Por Roberto Ramos Trujillo

Por Roberto Ramos Trujillo

[El poeta, editor y librero nos compartió este texto en donde reflexiona —de manera brillante y retrospectiva con cierto aire nostálgico, quizá— acerca del oficio de escritor; asimismo, construye elucidaciones en torno a un acto íntimamente ligado con la escritura, es decir, la lectura...]
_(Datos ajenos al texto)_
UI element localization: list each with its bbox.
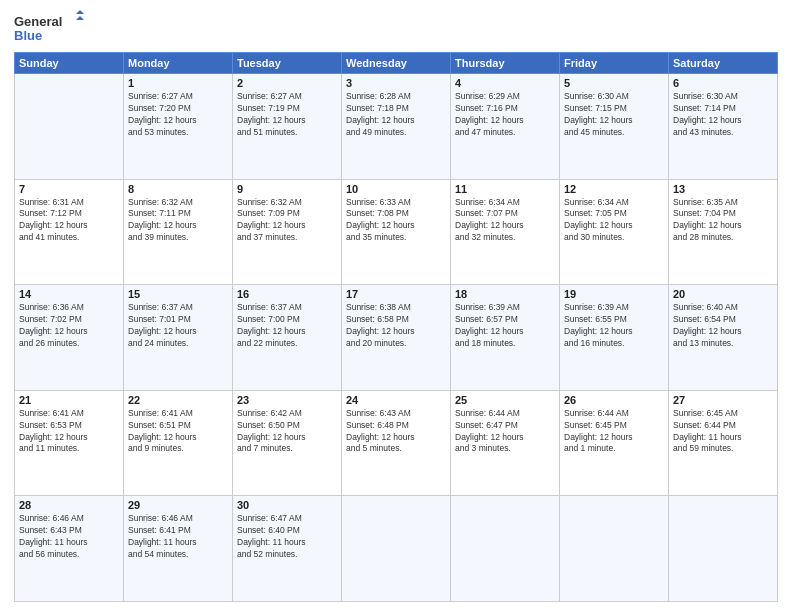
calendar-week-row: 1Sunrise: 6:27 AM Sunset: 7:20 PM Daylig…	[15, 74, 778, 180]
svg-marker-3	[76, 16, 84, 20]
day-info: Sunrise: 6:28 AM Sunset: 7:18 PM Dayligh…	[346, 91, 446, 139]
calendar-cell: 2Sunrise: 6:27 AM Sunset: 7:19 PM Daylig…	[233, 74, 342, 180]
calendar-table: SundayMondayTuesdayWednesdayThursdayFrid…	[14, 52, 778, 602]
day-number: 4	[455, 77, 555, 89]
day-number: 14	[19, 288, 119, 300]
day-number: 7	[19, 183, 119, 195]
weekday-header: Monday	[124, 53, 233, 74]
day-number: 25	[455, 394, 555, 406]
day-info: Sunrise: 6:29 AM Sunset: 7:16 PM Dayligh…	[455, 91, 555, 139]
calendar-cell: 17Sunrise: 6:38 AM Sunset: 6:58 PM Dayli…	[342, 285, 451, 391]
day-number: 10	[346, 183, 446, 195]
calendar-cell	[15, 74, 124, 180]
calendar-week-row: 28Sunrise: 6:46 AM Sunset: 6:43 PM Dayli…	[15, 496, 778, 602]
day-number: 18	[455, 288, 555, 300]
calendar-cell: 21Sunrise: 6:41 AM Sunset: 6:53 PM Dayli…	[15, 390, 124, 496]
calendar-cell: 11Sunrise: 6:34 AM Sunset: 7:07 PM Dayli…	[451, 179, 560, 285]
calendar-week-row: 14Sunrise: 6:36 AM Sunset: 7:02 PM Dayli…	[15, 285, 778, 391]
calendar-cell: 25Sunrise: 6:44 AM Sunset: 6:47 PM Dayli…	[451, 390, 560, 496]
day-info: Sunrise: 6:44 AM Sunset: 6:45 PM Dayligh…	[564, 408, 664, 456]
day-info: Sunrise: 6:30 AM Sunset: 7:14 PM Dayligh…	[673, 91, 773, 139]
day-info: Sunrise: 6:43 AM Sunset: 6:48 PM Dayligh…	[346, 408, 446, 456]
calendar-header-row: SundayMondayTuesdayWednesdayThursdayFrid…	[15, 53, 778, 74]
calendar-cell: 12Sunrise: 6:34 AM Sunset: 7:05 PM Dayli…	[560, 179, 669, 285]
svg-text:Blue: Blue	[14, 28, 42, 43]
day-info: Sunrise: 6:46 AM Sunset: 6:43 PM Dayligh…	[19, 513, 119, 561]
day-number: 8	[128, 183, 228, 195]
calendar-cell: 8Sunrise: 6:32 AM Sunset: 7:11 PM Daylig…	[124, 179, 233, 285]
logo: General Blue	[14, 10, 84, 46]
calendar-cell: 19Sunrise: 6:39 AM Sunset: 6:55 PM Dayli…	[560, 285, 669, 391]
day-info: Sunrise: 6:41 AM Sunset: 6:51 PM Dayligh…	[128, 408, 228, 456]
day-number: 2	[237, 77, 337, 89]
day-info: Sunrise: 6:33 AM Sunset: 7:08 PM Dayligh…	[346, 197, 446, 245]
day-info: Sunrise: 6:31 AM Sunset: 7:12 PM Dayligh…	[19, 197, 119, 245]
calendar-cell	[669, 496, 778, 602]
day-number: 1	[128, 77, 228, 89]
calendar-cell: 29Sunrise: 6:46 AM Sunset: 6:41 PM Dayli…	[124, 496, 233, 602]
calendar-cell: 16Sunrise: 6:37 AM Sunset: 7:00 PM Dayli…	[233, 285, 342, 391]
day-number: 13	[673, 183, 773, 195]
weekday-header: Sunday	[15, 53, 124, 74]
calendar-cell: 18Sunrise: 6:39 AM Sunset: 6:57 PM Dayli…	[451, 285, 560, 391]
day-info: Sunrise: 6:44 AM Sunset: 6:47 PM Dayligh…	[455, 408, 555, 456]
weekday-header: Thursday	[451, 53, 560, 74]
calendar-cell: 10Sunrise: 6:33 AM Sunset: 7:08 PM Dayli…	[342, 179, 451, 285]
day-info: Sunrise: 6:46 AM Sunset: 6:41 PM Dayligh…	[128, 513, 228, 561]
calendar-cell: 7Sunrise: 6:31 AM Sunset: 7:12 PM Daylig…	[15, 179, 124, 285]
day-info: Sunrise: 6:38 AM Sunset: 6:58 PM Dayligh…	[346, 302, 446, 350]
calendar-cell: 23Sunrise: 6:42 AM Sunset: 6:50 PM Dayli…	[233, 390, 342, 496]
calendar-cell	[342, 496, 451, 602]
day-number: 19	[564, 288, 664, 300]
weekday-header: Tuesday	[233, 53, 342, 74]
day-number: 11	[455, 183, 555, 195]
day-number: 12	[564, 183, 664, 195]
day-info: Sunrise: 6:45 AM Sunset: 6:44 PM Dayligh…	[673, 408, 773, 456]
day-number: 17	[346, 288, 446, 300]
day-info: Sunrise: 6:40 AM Sunset: 6:54 PM Dayligh…	[673, 302, 773, 350]
calendar-week-row: 21Sunrise: 6:41 AM Sunset: 6:53 PM Dayli…	[15, 390, 778, 496]
calendar-cell: 22Sunrise: 6:41 AM Sunset: 6:51 PM Dayli…	[124, 390, 233, 496]
calendar-cell: 4Sunrise: 6:29 AM Sunset: 7:16 PM Daylig…	[451, 74, 560, 180]
day-info: Sunrise: 6:32 AM Sunset: 7:09 PM Dayligh…	[237, 197, 337, 245]
day-number: 15	[128, 288, 228, 300]
calendar-cell: 27Sunrise: 6:45 AM Sunset: 6:44 PM Dayli…	[669, 390, 778, 496]
calendar-week-row: 7Sunrise: 6:31 AM Sunset: 7:12 PM Daylig…	[15, 179, 778, 285]
calendar-cell: 5Sunrise: 6:30 AM Sunset: 7:15 PM Daylig…	[560, 74, 669, 180]
day-info: Sunrise: 6:27 AM Sunset: 7:20 PM Dayligh…	[128, 91, 228, 139]
day-info: Sunrise: 6:34 AM Sunset: 7:07 PM Dayligh…	[455, 197, 555, 245]
calendar-cell: 13Sunrise: 6:35 AM Sunset: 7:04 PM Dayli…	[669, 179, 778, 285]
day-number: 26	[564, 394, 664, 406]
weekday-header: Saturday	[669, 53, 778, 74]
day-info: Sunrise: 6:37 AM Sunset: 7:00 PM Dayligh…	[237, 302, 337, 350]
calendar-cell	[451, 496, 560, 602]
day-info: Sunrise: 6:37 AM Sunset: 7:01 PM Dayligh…	[128, 302, 228, 350]
day-info: Sunrise: 6:47 AM Sunset: 6:40 PM Dayligh…	[237, 513, 337, 561]
day-number: 28	[19, 499, 119, 511]
day-number: 3	[346, 77, 446, 89]
calendar-cell: 26Sunrise: 6:44 AM Sunset: 6:45 PM Dayli…	[560, 390, 669, 496]
day-info: Sunrise: 6:32 AM Sunset: 7:11 PM Dayligh…	[128, 197, 228, 245]
calendar-cell: 14Sunrise: 6:36 AM Sunset: 7:02 PM Dayli…	[15, 285, 124, 391]
calendar-cell: 28Sunrise: 6:46 AM Sunset: 6:43 PM Dayli…	[15, 496, 124, 602]
svg-text:General: General	[14, 14, 62, 29]
calendar-cell: 20Sunrise: 6:40 AM Sunset: 6:54 PM Dayli…	[669, 285, 778, 391]
calendar-cell: 15Sunrise: 6:37 AM Sunset: 7:01 PM Dayli…	[124, 285, 233, 391]
day-number: 5	[564, 77, 664, 89]
day-info: Sunrise: 6:27 AM Sunset: 7:19 PM Dayligh…	[237, 91, 337, 139]
weekday-header: Friday	[560, 53, 669, 74]
day-number: 20	[673, 288, 773, 300]
day-info: Sunrise: 6:30 AM Sunset: 7:15 PM Dayligh…	[564, 91, 664, 139]
calendar-cell: 30Sunrise: 6:47 AM Sunset: 6:40 PM Dayli…	[233, 496, 342, 602]
calendar-cell: 9Sunrise: 6:32 AM Sunset: 7:09 PM Daylig…	[233, 179, 342, 285]
day-info: Sunrise: 6:41 AM Sunset: 6:53 PM Dayligh…	[19, 408, 119, 456]
calendar-cell: 6Sunrise: 6:30 AM Sunset: 7:14 PM Daylig…	[669, 74, 778, 180]
day-number: 27	[673, 394, 773, 406]
weekday-header: Wednesday	[342, 53, 451, 74]
day-number: 22	[128, 394, 228, 406]
day-number: 16	[237, 288, 337, 300]
day-info: Sunrise: 6:34 AM Sunset: 7:05 PM Dayligh…	[564, 197, 664, 245]
day-info: Sunrise: 6:35 AM Sunset: 7:04 PM Dayligh…	[673, 197, 773, 245]
day-number: 24	[346, 394, 446, 406]
logo-svg: General Blue	[14, 10, 84, 46]
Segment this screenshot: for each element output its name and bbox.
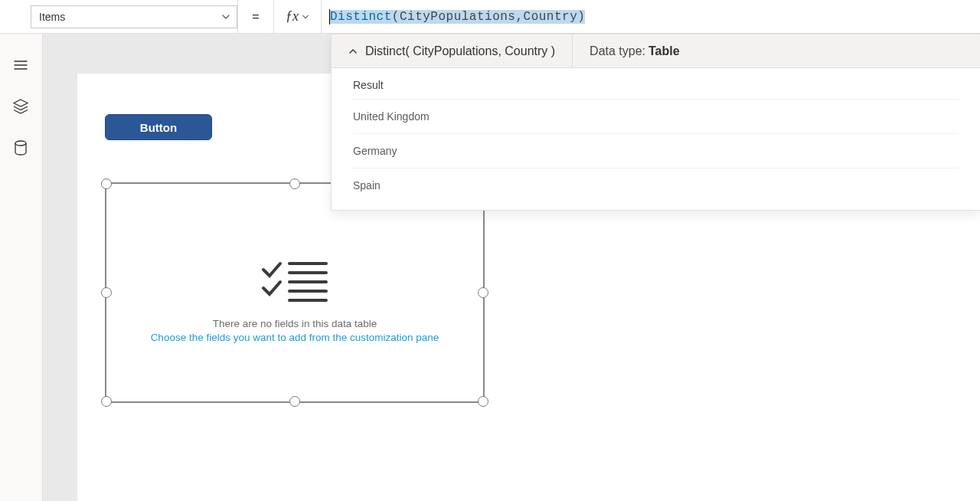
- formula-token-func: Distinct: [330, 10, 392, 24]
- fx-button[interactable]: ƒx: [274, 0, 322, 33]
- resize-handle[interactable]: [101, 178, 112, 189]
- result-header: Distinct( CityPopulations, Country ) Dat…: [332, 34, 980, 68]
- property-selector[interactable]: Items: [31, 5, 237, 28]
- formula-bar: Items = ƒx Distinct( CityPopulations, Co…: [0, 0, 980, 34]
- data-type-value: Table: [648, 44, 680, 58]
- left-rail: [0, 34, 43, 501]
- datatable-empty-line2[interactable]: Choose the fields you want to add from t…: [106, 332, 483, 343]
- resize-handle[interactable]: [101, 396, 112, 407]
- property-selector-value: Items: [39, 11, 65, 23]
- formula-token-punct: (: [392, 10, 400, 24]
- formula-token-punct: ): [577, 10, 585, 24]
- formula-input[interactable]: Distinct( CityPopulations, Country ): [322, 0, 980, 33]
- chevron-down-icon: [302, 13, 309, 21]
- result-signature-cell[interactable]: Distinct( CityPopulations, Country ): [332, 34, 573, 67]
- resize-handle[interactable]: [478, 287, 488, 298]
- result-row[interactable]: United Kingdom: [353, 99, 959, 133]
- datatable-placeholder-icon: [260, 260, 329, 302]
- formula-token-punct: ,: [515, 10, 523, 24]
- resize-handle[interactable]: [478, 396, 488, 407]
- canvas-button-label: Button: [140, 121, 177, 134]
- result-signature-text: Distinct( CityPopulations, Country ): [365, 44, 555, 58]
- property-selector-wrap: Items: [0, 0, 237, 33]
- chevron-down-icon: [221, 12, 230, 21]
- result-row[interactable]: Germany: [353, 133, 959, 168]
- datatable-empty-line1: There are no fields in this data table: [106, 318, 483, 329]
- result-datatype-cell: Data type: Table: [573, 34, 697, 67]
- svg-point-4: [15, 141, 26, 146]
- equals-label: =: [237, 0, 274, 33]
- formula-token-arg1: CityPopulations: [400, 10, 516, 24]
- resize-handle[interactable]: [289, 178, 300, 189]
- svg-marker-3: [14, 100, 28, 106]
- data-type-label: Data type:: [590, 44, 645, 58]
- chevron-up-icon[interactable]: [348, 47, 358, 56]
- result-row[interactable]: Spain: [353, 168, 959, 202]
- resize-handle[interactable]: [101, 287, 112, 298]
- result-table: Result United Kingdom Germany Spain: [332, 68, 980, 210]
- tree-view-icon[interactable]: [12, 98, 31, 116]
- formula-token-arg2: Country: [524, 10, 578, 24]
- result-column-header: Result: [353, 68, 959, 99]
- resize-handle[interactable]: [289, 396, 300, 407]
- data-icon[interactable]: [12, 139, 31, 158]
- hamburger-icon[interactable]: [12, 57, 31, 75]
- formula-result-flyout: Distinct( CityPopulations, Country ) Dat…: [331, 34, 980, 211]
- canvas-datatable-control[interactable]: There are no fields in this data table C…: [105, 182, 485, 403]
- canvas-button-control[interactable]: Button: [105, 114, 212, 140]
- fx-icon: ƒx: [286, 8, 299, 25]
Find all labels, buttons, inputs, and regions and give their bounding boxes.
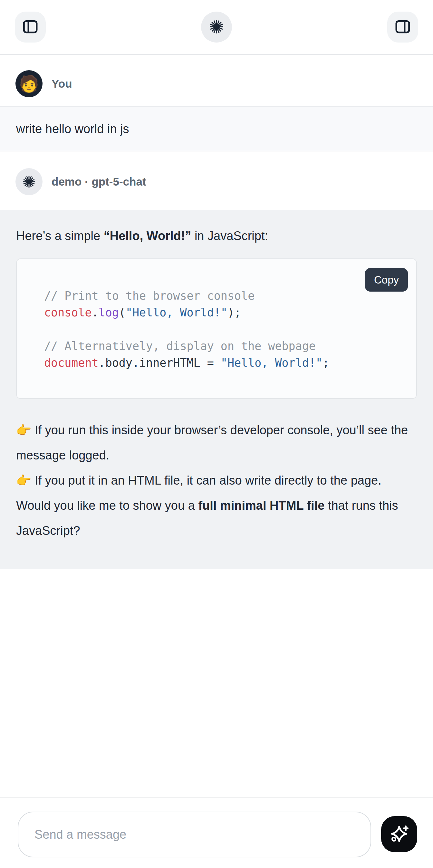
code-line: document.body.innerHTML = "Hello, World!…	[44, 354, 403, 371]
send-button[interactable]	[381, 816, 417, 852]
user-avatar: 🧑	[16, 70, 42, 97]
top-bar	[0, 0, 433, 55]
code-line: // Print to the browser console	[44, 287, 403, 304]
user-message-text: write hello world in js	[16, 122, 129, 136]
empty-scroll-area	[0, 569, 433, 798]
assistant-paragraphs: 👉 If you run this inside your browser’s …	[16, 417, 417, 543]
person-emoji: 🧑	[19, 76, 39, 92]
user-sender-label: You	[52, 77, 72, 90]
copy-code-button[interactable]: Copy	[365, 268, 408, 291]
assistant-paragraph: Would you like me to show you a full min…	[16, 493, 417, 543]
code-line: console.log("Hello, World!");	[44, 304, 403, 321]
message-input[interactable]	[18, 812, 371, 857]
code-block: Copy // Print to the browser consolecons…	[16, 258, 417, 399]
composer-bar	[0, 798, 433, 868]
panel-left-icon	[21, 18, 39, 37]
starburst-icon	[208, 19, 225, 36]
code-content: // Print to the browser consoleconsole.l…	[44, 287, 403, 371]
assistant-sender-label: demo · gpt-5-chat	[52, 175, 146, 188]
right-panel-toggle-button[interactable]	[387, 11, 418, 42]
assistant-intro-text: Here’s a simple “Hello, World!” in JavaS…	[16, 227, 417, 245]
assistant-message-header: demo · gpt-5-chat	[0, 168, 433, 195]
app-logo-button[interactable]	[201, 11, 232, 42]
panel-right-icon	[394, 18, 412, 37]
assistant-paragraph: 👉 If you run this inside your browser’s …	[16, 417, 417, 493]
assistant-avatar	[16, 168, 42, 195]
starburst-icon	[22, 174, 36, 189]
assistant-message-body: Here’s a simple “Hello, World!” in JavaS…	[0, 210, 433, 569]
code-line: // Alternatively, display on the webpage	[44, 338, 403, 354]
sparkle-icon	[389, 823, 410, 845]
user-message-bubble: write hello world in js	[0, 106, 433, 151]
sidebar-toggle-button[interactable]	[15, 11, 46, 42]
user-message-header: 🧑 You	[0, 70, 433, 97]
code-line	[44, 321, 403, 338]
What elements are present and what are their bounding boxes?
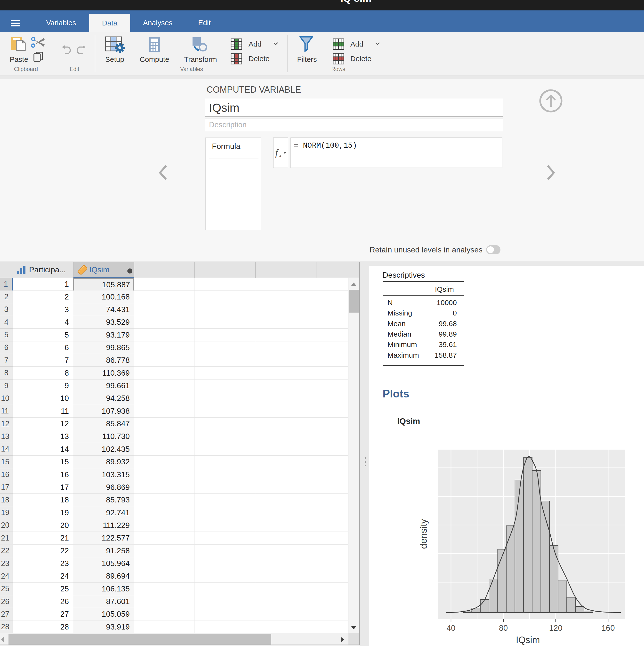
svg-text:IQsim: IQsim: [516, 635, 540, 645]
svg-text:120: 120: [549, 624, 562, 632]
svg-text:f: f: [275, 147, 279, 158]
svg-text:density: density: [418, 519, 429, 549]
svg-text:160: 160: [601, 624, 615, 632]
svg-text:x: x: [279, 152, 282, 158]
svg-text:80: 80: [499, 624, 508, 632]
svg-text:40: 40: [447, 624, 456, 632]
México, 25 de mayo (Notimex).— Cuando era niño recuerdo que admiraba superlativamente la figura eminente de los escritores. Quizá esa veneración brotó desde mis nacientes instintos, específicamente al columbrar con los tímpanos el registro de solemne respeto con que, de pronto, se referían a ellos; por ejemplo, cuando un locutor mencionaba a Virgilio; Dante Alighieri; William Shakespeare; Miguel de Cervantes; Fiódor Dostoievski, y Ramón López Velarde.       Suponía que para que un escritor se sentara a escribir, era indispensable saberlo absolutamente todo. Escribían sus fábulas y fantasías porque ya lo comprendían todo. Imaginaba que ya habían leído los más importantes y venerables libros. Con el correr del tiempo experimenté la amarga sensación de que no era así, incluso atribuí aquella hipotética omnisciencia a una enternecedora ilusión pueril, pues luego conocí a escritores que quitados de la pena, ostentaban asignaturas pendientes.       Esa circunstancia me encolerizaba en la intimidad, porque sospechaba que profanaban y hasta ultrajaban el espíritu mismo del lenguaje. Luego también comprendí que muchos datos eruditos ofrecidos en sus textos, eran —en realidad— fruto de acuciosas consultas en almanaques o enciclopedias. Ahora, sin embargo,  no sin algarabía, empiezo a recobrar en mi percepción aquella clarividencia infantil.       A estas alturas me doy cuenta que tampoco tiene caso conocer todos los infinitos detalles del mundo; en cambio, sí es posible acceder de manera sintética a la zona áurea de los diferentes temas. Precisamente con cada nueva lectura ganamos perspectiva. Y entonces si un escritor se queda anclado en la realidad temporal o en la temporalidad material, simplemente significa que no logró escalar la cima que le permite incluso distinguir los umbrales de la eternidad. Ahí precisamente en la tensión fatal de ese arco de trascendencia perenne, sin duda, radica la zona áurea y la cúspide de todo el drama de nuestra humana realidad.